Access to clean water is one of the biggest hurdles for people living in developing countries. 80% of illnesses in the developing world are attributed to unclean water. Our sophisticated water treatment plants and distribution systems aren’t yet available there due to a lack of funding and resources.
The Moringa oleifera tree is a prolific tree that is native to India. It is now indigenous to countries in Africa, Arabia, South East Asia, the Pacific and Caribbean Islands, and South America. High levels of Vitamin C and other necessary nutrients make it ideal to combat undernourishment. It is easy to grow and tolerant of drought. It even has been shown to be effective as an antibiotic – it really is the tree that does it all.
Water Softening with M. Oleifera
Hardness is mainly caused by excessive calcium and magnesium ions, although it can occasionally be caused by other ions. The term “hardness” derives from how hard it is to wash things, like clothing, using hard water. This is because of the creation of an insoluble curdy precipitate when soap is combined with hard water.
Hard water has actually been shown to have positive effects on human health. The calcium and magnesium may protect against some illnesses and cancers. The benefits of softening water are more for convenience and to prevent damage to infrastructure. The scale build-up from hard water can damage hot water pumps, boilers, and pipes. The difficulty of cleaning with hard water can lead to excessive use of soap – an important commodity in developing countries. Unfortunately, the chemicals needed to soften water are costly – necessitating the search for more sustainable and local options.

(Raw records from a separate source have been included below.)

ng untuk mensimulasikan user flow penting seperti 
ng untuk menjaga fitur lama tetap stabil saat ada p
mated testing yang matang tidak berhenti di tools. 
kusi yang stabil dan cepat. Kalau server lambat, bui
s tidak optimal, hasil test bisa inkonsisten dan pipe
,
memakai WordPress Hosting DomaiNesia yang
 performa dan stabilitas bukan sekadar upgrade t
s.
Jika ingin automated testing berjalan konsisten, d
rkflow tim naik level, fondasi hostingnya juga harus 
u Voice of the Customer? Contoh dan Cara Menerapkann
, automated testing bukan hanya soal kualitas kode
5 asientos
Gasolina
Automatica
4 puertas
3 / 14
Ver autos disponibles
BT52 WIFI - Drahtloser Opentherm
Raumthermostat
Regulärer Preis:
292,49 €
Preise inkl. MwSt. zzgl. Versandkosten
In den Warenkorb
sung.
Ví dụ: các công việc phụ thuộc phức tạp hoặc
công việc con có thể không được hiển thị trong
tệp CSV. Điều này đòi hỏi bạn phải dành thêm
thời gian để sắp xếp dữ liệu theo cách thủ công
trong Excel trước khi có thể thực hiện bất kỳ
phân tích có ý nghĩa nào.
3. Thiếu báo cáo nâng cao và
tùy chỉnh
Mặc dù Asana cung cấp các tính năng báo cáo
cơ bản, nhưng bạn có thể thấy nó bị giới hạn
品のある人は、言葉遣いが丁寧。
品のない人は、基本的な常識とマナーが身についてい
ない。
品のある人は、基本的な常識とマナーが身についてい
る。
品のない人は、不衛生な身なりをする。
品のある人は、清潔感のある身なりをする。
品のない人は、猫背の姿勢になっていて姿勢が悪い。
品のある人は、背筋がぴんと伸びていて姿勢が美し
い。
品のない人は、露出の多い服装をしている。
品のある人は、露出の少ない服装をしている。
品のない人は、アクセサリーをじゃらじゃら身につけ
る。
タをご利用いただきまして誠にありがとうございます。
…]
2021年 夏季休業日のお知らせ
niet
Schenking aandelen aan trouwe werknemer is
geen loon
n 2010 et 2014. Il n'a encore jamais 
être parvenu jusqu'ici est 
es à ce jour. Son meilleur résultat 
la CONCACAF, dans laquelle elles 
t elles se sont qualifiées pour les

A study done in 1982 showed M. oleifera reduced hardness by 50-70%. A study in 1995 looked at water samples from 17 hand-dug wells in Kano, Nigeria. The study found that higher doses of M. oleifera increased the removal efficiency. The study also found that water containing both calcium and magnesium ions required a higher dose than water containing only calcium ions. Work still needs to be done to create a standard for treating hard water with M. oleifera.
M. oleifera as a water softener doesn’t seem to impact the pH – an advantage over other more traditional water softeners. The buffer capacity is maintained and additions of acidic or alkaline solutions don’t impact the overall pH as strongly.

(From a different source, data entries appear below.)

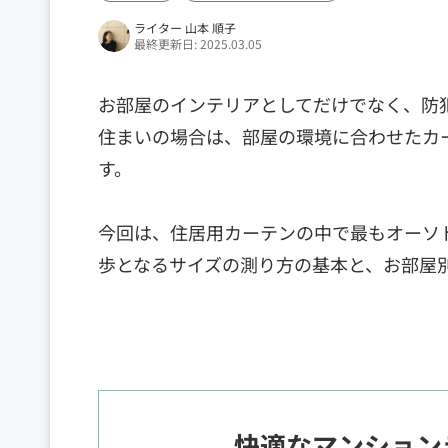
ライター 山本 順子
最終更新日: 2025.03.05
お部屋のインテリアとしてだけでなく、防
住まいの場合は、部屋の環境に合わせたカ
す。
今回は、住居用カーテンの中で最もオーソ
歩となるサイズの測り方の基本と、お部屋
快適なマンション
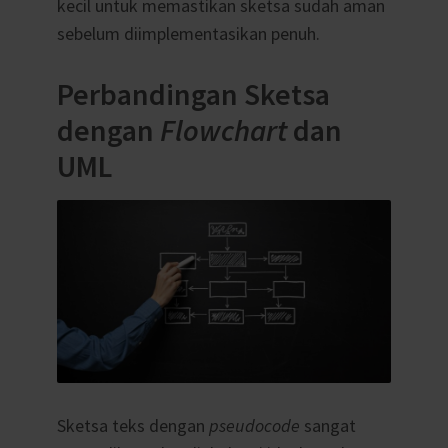
kecil untuk memastikan sketsa sudah aman
sebelum diimplementasikan penuh.
Perbandingan Sketsa
dengan
Flowchart
dan
UML
Sketsa teks dengan
pseudocode
sangat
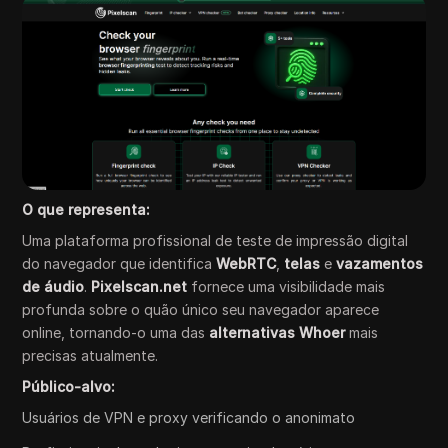
O que representa:
Uma plataforma profissional de teste de impressão digital
do navegador que identifica
WebRTC
,
telas
e
vazamentos
de áudio
.
Pixelscan.net
fornece uma visibilidade mais
profunda sobre o quão único seu navegador aparece
online, tornando-o uma das
alternativas Whoer
mais
precisas atualmente.
Público-alvo:
Usuários de VPN e proxy verificando o anonimato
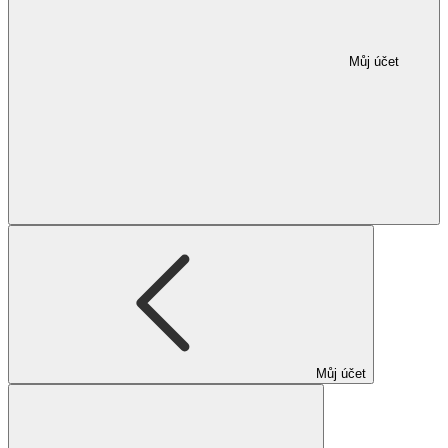
Můj účet
Můj účet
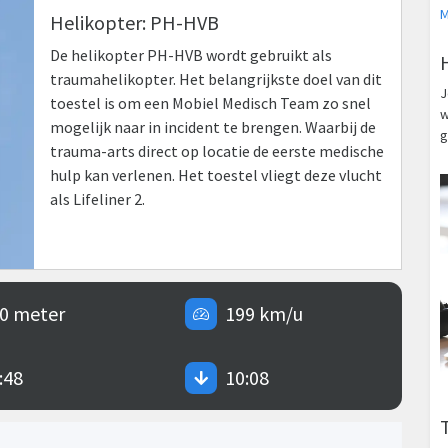
M
Helikopter: PH-HVB
De helikopter PH-HVB wordt gebruikt als
traumahelikopter. Het belangrijkste doel van dit
J
toestel is om een Mobiel Medisch Team zo snel
w
mogelijk naar in incident te brengen. Waarbij de
g
trauma-arts direct op locatie de eerste medische
hulp kan verlenen. Het toestel vliegt deze vlucht
als Lifeliner 2.
0 meter
199 km/u
:48
10:08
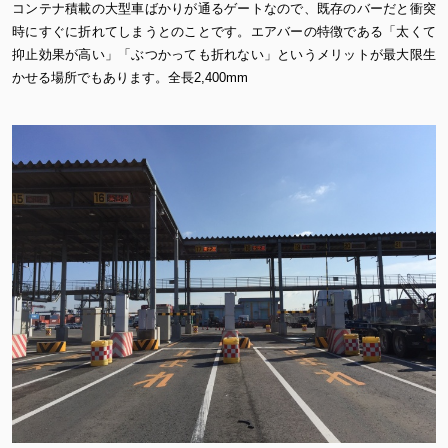
コンテナ積載の大型車ばかりが通るゲートなので、既存のバーだと衝突
時にすぐに折れてしまうとのことです。エアバーの特徴である「太くて
抑止効果が高い」「ぶつかっても折れない」というメリットが最大限生
かせる場所でもあります。全長2,400mm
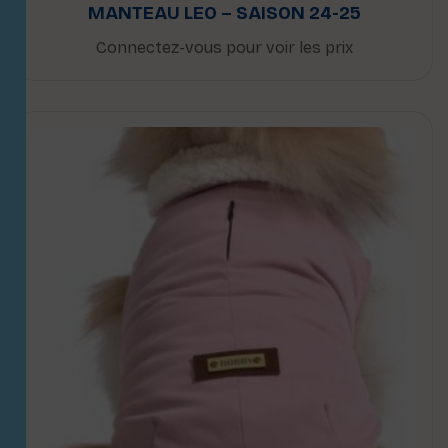
MANTEAU LEO – SAISON 24-25
Connectez-vous pour voir les prix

Disinfection with M. Oleifera
The biggest danger of unclean water is from pathogens. Chlorine is the most commonly used chemicals to disinfect water. Chlorine also comes with a high price tag and potential adverse health impacts if used incorrectly. If treatment plants and distribution systems are poorly designed, Chlorine can also decay and be diluted enough to be ineffective before reaching the end user.

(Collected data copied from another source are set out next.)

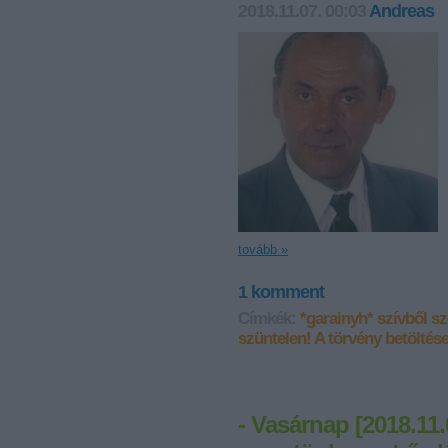
2018.11.07. 00:03
Andreas
tovább »
1
komment
Címkék:
*garainyh*
szívből s
szüntelen!
A törvény betöltése
- Vasárnap [2018.11.0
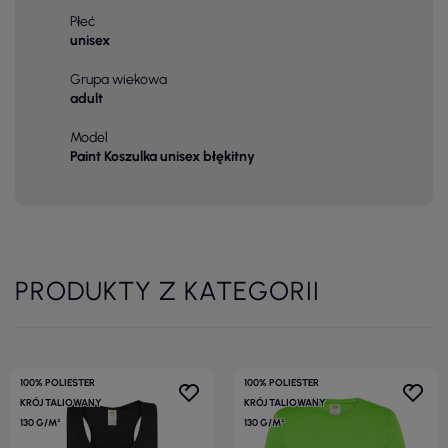
Płeć
unisex
Grupa wiekowa
adult
Model
Paint Koszulka unisex błękitny
PRODUKTY Z KATEGORII
100% POLIESTER
100% POLIESTER
KRÓJ TALIOWANY
KRÓJ TALIOWANY
130 G/M²
130 G/M²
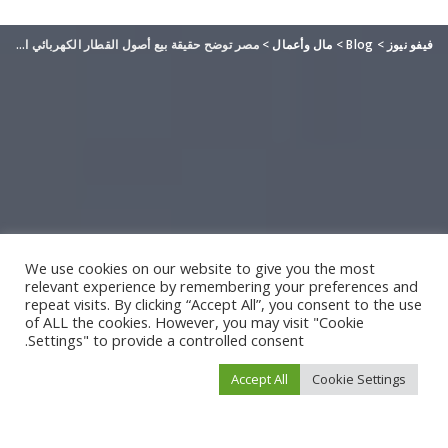
فيفو نيوز
>
Blog
>
مال وأعمال
>
مصر توضح حقيقة بيع أصول القطار الكهربائي السريع لسداد قروض التنفيذ
We use cookies on our website to give you the most
relevant experience by remembering your preferences and
repeat visits. By clicking “Accept All”, you consent to the use
of ALL the cookies. However, you may visit "Cookie
Settings" to provide a controlled consent.
Accept All
Cookie Settings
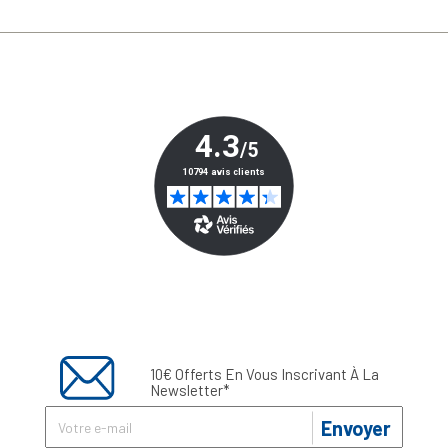
10€ Offerts En Vous Inscrivant À La
Newsletter*
Envoyer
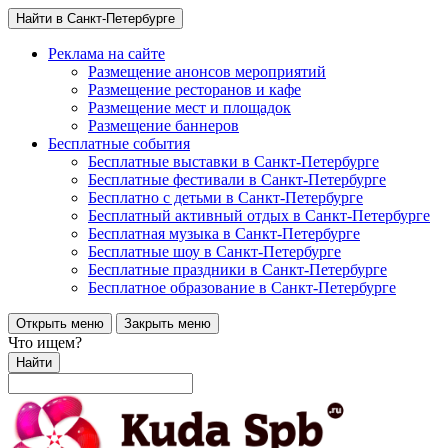
Найти в Санкт-Петербурге
Реклама на сайте
Размещение анонсов мероприятий
Размещение ресторанов и кафе
Размещение мест и площадок
Размещение баннеров
Бесплатные события
Бесплатные выставки в Санкт-Петербурге
Бесплатные фестивали в Санкт-Петербурге
Бесплатно с детьми в Санкт-Петербурге
Бесплатный активный отдых в Санкт-Петербурге
Бесплатная музыка в Санкт-Петербурге
Бесплатные шоу в Санкт-Петербурге
Бесплатные праздники в Санкт-Петербурге
Бесплатное образование в Санкт-Петербурге
Открыть меню
Закрыть меню
Что ищем?
Найти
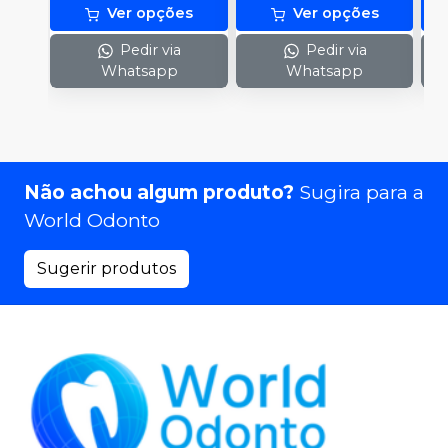
Ver opções
Ver opções
Pedir via
Pedir via
Whatsapp
Whatsapp
Não achou algum produto?
Sugira para a
World Odonto
Sugerir produtos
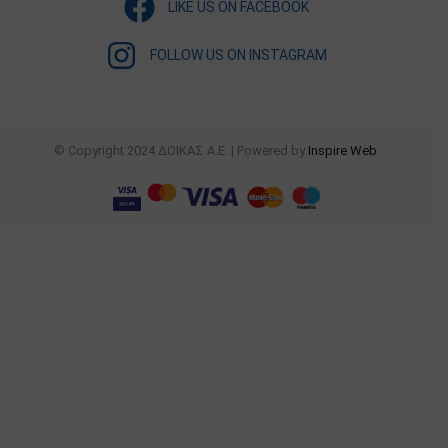
LIKE US ON FACEBOOK
FOLLOW US ON INSTAGRAM
© Copyright 2024 ΔΟΙΚΑΣ Α.Ε. | Powered by
Inspire Web
.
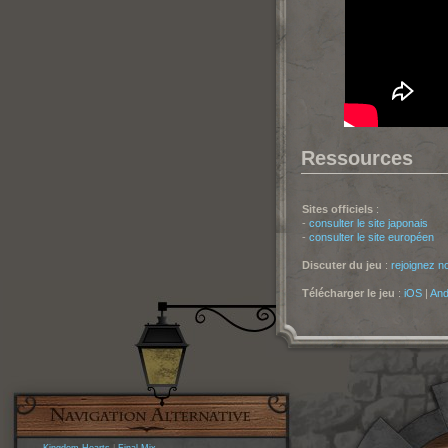
Ressources
Sites officiels
:
-
consulter le site japonais
-
consulter le site européen
Discuter du jeu
:
rejoignez n
Télécharger le jeu
:
iOS
|
And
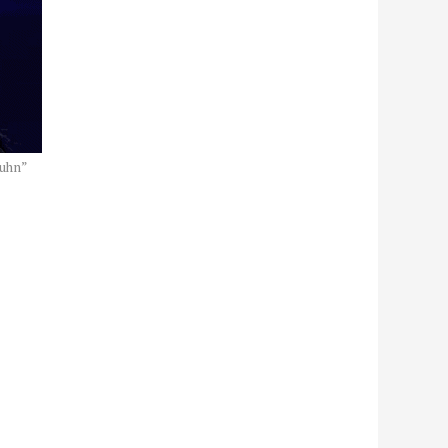
ouhn”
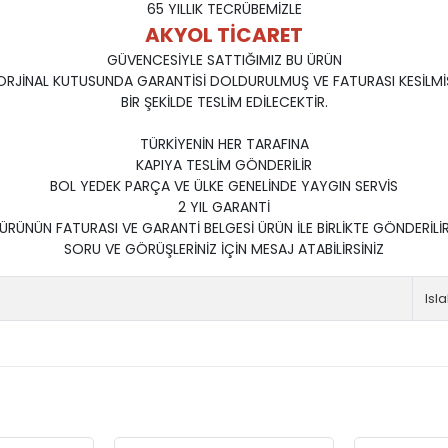
65 YILLIK TECRÜBEMİZLE
AKYOL TİCARET
GÜVENCESİYLE SATTIĞIMIZ BU ÜRÜN
ORJİNAL KUTUSUNDA GARANTİSİ DOLDURULMUŞ VE FATURASI KESİLMİ
BİR ŞEKİLDE TESLİM EDİLECEKTİR.
TÜRKİYENİN HER TARAFINA
KAPIYA TESLİM GÖNDERİLİR
BOL YEDEK PARÇA VE ÜLKE GENELİNDE YAYGIN SERVİS
2 YIL GARANTİ
ÜRÜNÜN FATURASI VE GARANTİ BELGESİ ÜRÜN İLE BİRLİKTE GÖNDERİLİ
SORU VE GÖRÜŞLERİNİZ İÇİN MESAJ ATABİLİRSİNİZ
Isl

Studies from 1981 to 2012 have worked to identify antimicrobial properties in M. oleifera. In 1981, 4α-4-rhamnousyloxy-benzyf-isothiocynate was identified as the active antimicrobial ingredient in M. oleifera. It is non-volatile and readily soluble in water. A study in 2012 found the best method of disinfection was using de-fatted seed cake and extracting the active ingredients by aqueous extraction. While this research isn’t new, it is only now being implemented.